This can cause symptoms such as shortness of breath, a bluish tint in the face and lips, and confusion.
Acute respiratory failure has many possible causes. The cause may be acute, including pneumonia, or chronic, such as amyotrophic lateral sclerosis (ALS).
Acute respiratory failure is a serious illness. If a person thinks they or someone else has it, they should seek immediate medical attention.
A doctor can evaluate the person's breathing, the amount of oxygen and carbon dioxide in the blood, and the overall symptoms to determine appropriate treatments.
The respiratory system cannot perform its usual functions when the lungs don't receive enough oxygen.
Acute respiratory failure usually stems from difficulty getting enough oxygen to the lungs, problems removing carbon dioxide from the lungs, or both.

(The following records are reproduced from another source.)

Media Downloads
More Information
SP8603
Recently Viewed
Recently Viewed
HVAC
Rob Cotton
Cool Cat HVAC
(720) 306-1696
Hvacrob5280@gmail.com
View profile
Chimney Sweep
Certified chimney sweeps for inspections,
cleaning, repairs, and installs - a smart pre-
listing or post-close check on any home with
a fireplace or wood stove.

As a result, the respiratory system cannot perform its usual functions.
Potential causes include:
- disorders of the spine, such as scoliosis
- inhalation injuries, such as inhaling smoke from fires or fumes
- lung-related conditions, such as acute respiratory distress syndrome (ARDS), cystic fibrosis, chronic obstructive pulmonary disease (COPD), pneumonia, or a pulmonary embolism
- nerve or muscle conditions that affect a person's ability to breathe, such as ALS, muscular dystrophy, spinal cord injuries, or stroke
- an overdose from drugs or alcohol
- trauma to the chest, such as after a car accident
Determining the cause of acute respiratory failure helps a doctor determine the most appropriate treatments.
Doctors typically classify acute respiratory failure as one of four types:
Doctors call this hypoxemic respiratory failure. It means that a person is not exchanging oxygen properly in their lungs. This may be due to swelling or damage to the lungs.

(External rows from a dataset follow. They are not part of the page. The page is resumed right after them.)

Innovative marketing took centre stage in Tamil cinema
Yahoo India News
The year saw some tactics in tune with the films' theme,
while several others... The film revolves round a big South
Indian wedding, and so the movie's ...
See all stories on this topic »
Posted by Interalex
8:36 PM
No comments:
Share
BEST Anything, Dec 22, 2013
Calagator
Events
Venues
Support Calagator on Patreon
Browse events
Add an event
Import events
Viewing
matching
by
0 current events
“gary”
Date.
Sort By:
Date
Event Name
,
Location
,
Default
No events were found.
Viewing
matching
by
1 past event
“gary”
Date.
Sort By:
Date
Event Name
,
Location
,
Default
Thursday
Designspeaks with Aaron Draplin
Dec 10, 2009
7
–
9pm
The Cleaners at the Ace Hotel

A person with type 1 acute respiratory failure has very low oxygen levels.
In a person with type 2 acute respiratory failure, the lungs are not removing enough carbon dioxide, which is a gas and a waste product. The lungs usually exchange carbon dioxide for fresh oxygen.

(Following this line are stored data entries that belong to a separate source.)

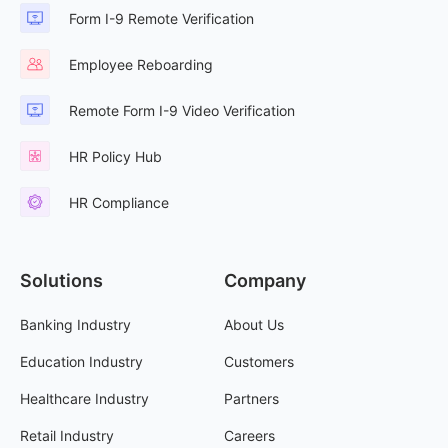
Form I-9 Remote Verification
Employee Reboarding
Remote Form I-9 Video Verification
HR Policy Hub
HR Compliance
Solutions
Company
Banking Industry
About Us
Education Industry
Customers
Healthcare Industry
Partners
Retail Industry
Careers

This type of respiratory failure causes carbon dioxide levels to be high. It may result from a drug overdose that has caused a person to breathe too slowly, or because of lung damage from smoking, which causes COPD.
Doctors refer to this as perioperative respiratory failure. It occurs when a person has had surgery, and the small airways in the lungs have closed in greater numbers.
Factors such as pain or stomach surgery, which places higher pressure on the lungs, can also contribute to this type of respiratory failure.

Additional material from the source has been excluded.